*** MATERIAL SUPPLIED ***
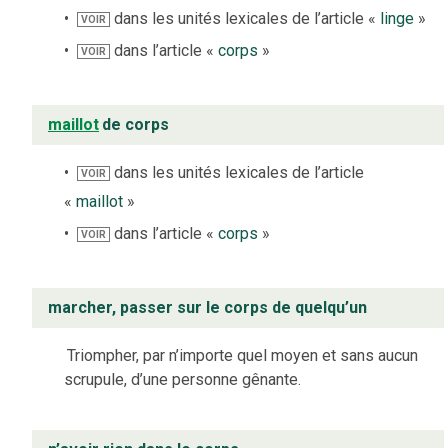
dans les unités lexicales de l’article «
linge
»
VOIR
dans l’article «
corps
»
VOIR
maillot
de corps
dans les unités lexicales de l’article
VOIR
«
maillot
»
dans l’article «
corps
»
VOIR
marcher, passer sur le corps de quelqu’un
Triompher, par n’importe quel moyen et sans aucun
scrupule, d’une personne gênante.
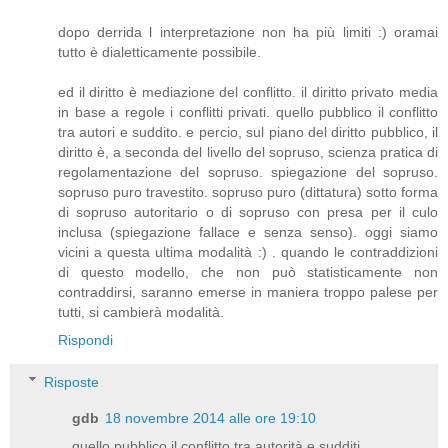
dopo derrida l interpretazione non ha più limiti :) oramai
tutto è dialetticamente possibile.
ed il diritto è mediazione del conflitto. il diritto privato media
in base a regole i conflitti privati. quello pubblico il conflitto
tra autori e suddito. e percio, sul piano del diritto pubblico, il
diritto è, a seconda del livello del sopruso, scienza pratica di
regolamentazione del sopruso. spiegazione del sopruso.
sopruso puro travestito. sopruso puro (dittatura) sotto forma
di sopruso autoritario o di sopruso con presa per il culo
inclusa (spiegazione fallace e senza senso). oggi siamo
vicini a questa ultima modalità :) . quando le contraddizioni
di questo modello, che non può statisticamente non
contraddirsi, saranno emerse in maniera troppo palese per
tutti, si cambierà modalità.
Rispondi
Risposte
gdb
18 novembre 2014 alle ore 19:10
quello pubblico il conflitto tra autorità e sudditi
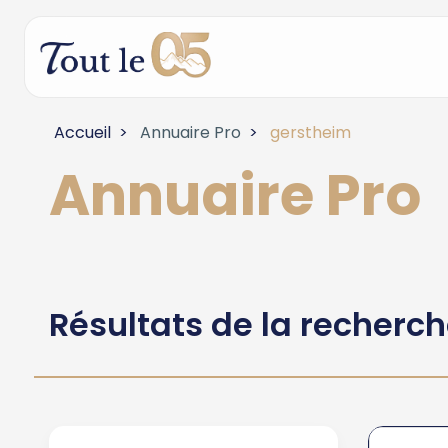
Accueil
Annuaire Pro
gerstheim
Annuaire Pro
Résultats de la recherc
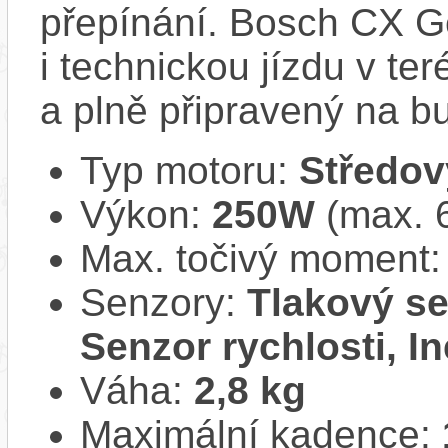
přepínání. Bosch CX Ge
i technickou jízdu v ter
a plně připravený na b
Typ motoru:
Středov
Výkon:
250W
(max. 
Max. točivý moment
Senzory:
Tlakový se
Senzor rychlosti, In
Váha:
2,8 kg
Maximální kadence:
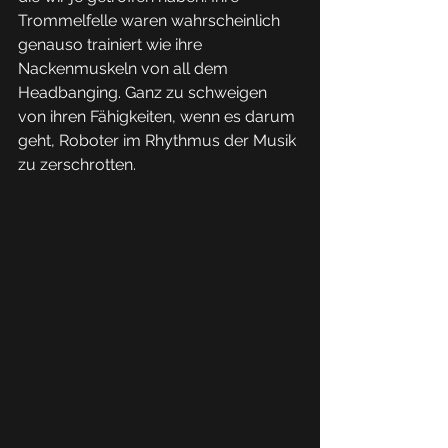
Trommelfelle waren wahrscheinlich 
genauso trainiert wie ihre 
Nackenmuskeln von all dem 
Headbanging. Ganz zu schweigen 
von ihren Fähigkeiten, wenn es darum 
geht, Roboter im Rhythmus der Musik 
zu zerschrotten. 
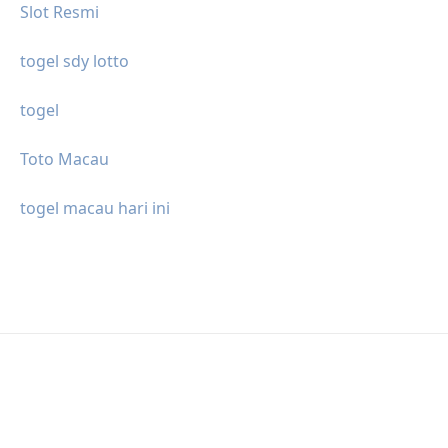
Slot Resmi
togel sdy lotto
togel
Toto Macau
togel macau hari ini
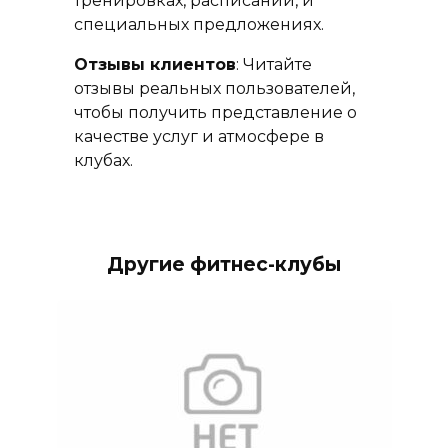
тренировках, расписании, и
специальных предложениях.
Отзывы клиентов
: Читайте
отзывы реальных пользователей,
чтобы получить представление о
качестве услуг и атмосфере в
клубах.
Другие фитнес-клубы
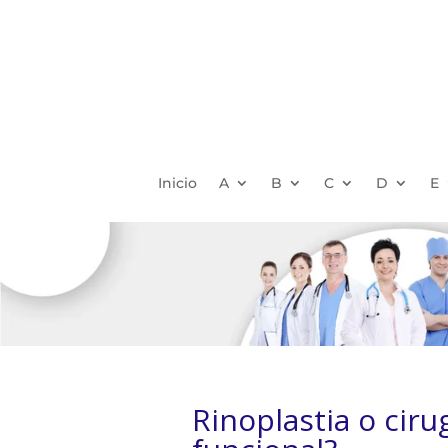
Inicio
A
B
C
D
E
Rinoplastia o cirug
*** End of MATERIAL SUPPLIED ***
ASSIGNED TASK:
Extract, word for word, each line from the top of the data down to and including the line with "dopo derrida l"; skip the pictures.

WRITTEN RESPONSE:
dans les unités lexicales de l’article «
linge
»
VOIR
dans l’article «
corps
»
VOIR
maillot
de corps
dans les unités lexicales de l’article
VOIR
«
maillot
»
dans l’article «
corps
»
VOIR
marcher, passer sur le corps de quelqu’un
Triompher, par n’importe quel moyen et sans aucun
scrupule, d’une personne gênante.
dopo derrida l interpretazione non ha più limiti :) oramai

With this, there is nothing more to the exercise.